Don't get me wrong, life with 2 is hard. I feel like having one baby was so carefree and easy (I wish I could tell my new mom of one self that I would say this one day!) and with two there is always something to do. I've finally been able to get the babies to nap at the same time but two kids means two sets of laundry, diapers, food, chores... and most likely one of them wakes up a lot earlier than the other. Getting out of the house takes intense planning and at least 10-15 minutes of, "Okay we are leaving, wait I forgot this" and breaking a sweat packing their bags, the double stroller, and the million other things that seem to make it into my car. I don't have much time for myself and that is OK. I sacrifice sleep for time with my husband because my marriage is so important. I'm okay with the fact that I always have a full load of laundry in the dryer and dishwasher waiting to be folded and put away and that is OK. I used to stress about leaving things un-done on my to do list and now it piles up but you know what, I am happy and my kids are oh-so-happy. I read this article right after I had Lucy and it really shaped the way I look at motherhood. Right now I am looking at my role as a mother as the very best that God has for me right now. He isn't calling me to be a working mom or work from home mom, I am Ford and Lucy's mom right now and that is it! The chores, blog posts, and crafting projects can wait. At the end of the day if my children are fed, rested, and healthy, I have done my job well! There will be a season where my kids don't need me to wipe their bottoms, dress them, and cut up grapes at lunch and my callings will change. I am trying to press into the hard times, knowing that I will crave them when my kids are grown.

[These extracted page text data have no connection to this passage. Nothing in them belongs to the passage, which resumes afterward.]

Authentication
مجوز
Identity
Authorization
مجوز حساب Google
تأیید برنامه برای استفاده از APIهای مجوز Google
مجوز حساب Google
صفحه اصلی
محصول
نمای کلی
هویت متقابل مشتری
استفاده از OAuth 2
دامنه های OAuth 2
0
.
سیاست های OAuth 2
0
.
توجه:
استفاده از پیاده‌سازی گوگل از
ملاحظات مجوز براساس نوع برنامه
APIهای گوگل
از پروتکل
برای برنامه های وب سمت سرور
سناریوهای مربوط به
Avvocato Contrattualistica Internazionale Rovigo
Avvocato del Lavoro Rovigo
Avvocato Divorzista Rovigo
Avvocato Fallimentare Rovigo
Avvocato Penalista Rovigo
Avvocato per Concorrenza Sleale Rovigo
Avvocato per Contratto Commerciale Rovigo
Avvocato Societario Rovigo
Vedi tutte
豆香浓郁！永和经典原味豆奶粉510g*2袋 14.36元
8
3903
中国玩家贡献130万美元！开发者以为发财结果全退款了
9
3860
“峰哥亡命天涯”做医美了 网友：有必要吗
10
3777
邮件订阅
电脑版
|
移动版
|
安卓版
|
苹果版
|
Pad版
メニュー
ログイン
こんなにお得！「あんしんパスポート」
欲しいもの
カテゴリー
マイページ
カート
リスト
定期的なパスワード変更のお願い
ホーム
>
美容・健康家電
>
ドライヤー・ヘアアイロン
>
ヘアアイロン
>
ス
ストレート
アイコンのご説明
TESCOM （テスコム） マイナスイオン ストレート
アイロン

So yes, having 2 kids is hard but 2nd time motherhood has been the biggest blessing for me! I can't imagine life without our sweet Lucy girl and I love the relationship she and Ford already have with one another, I know they will just get closer and closer. Life is crazy, exhausting, and FUN! Jon and I talk all the time how crazy it will be that one day Lucy will be running around with Ford and add to the chaos and hilarity of our household. I am very grateful God chose us to be second time parents and I hope we get the chance to have more (although I am sure when we are outnumbered, I may have to re-write this post!).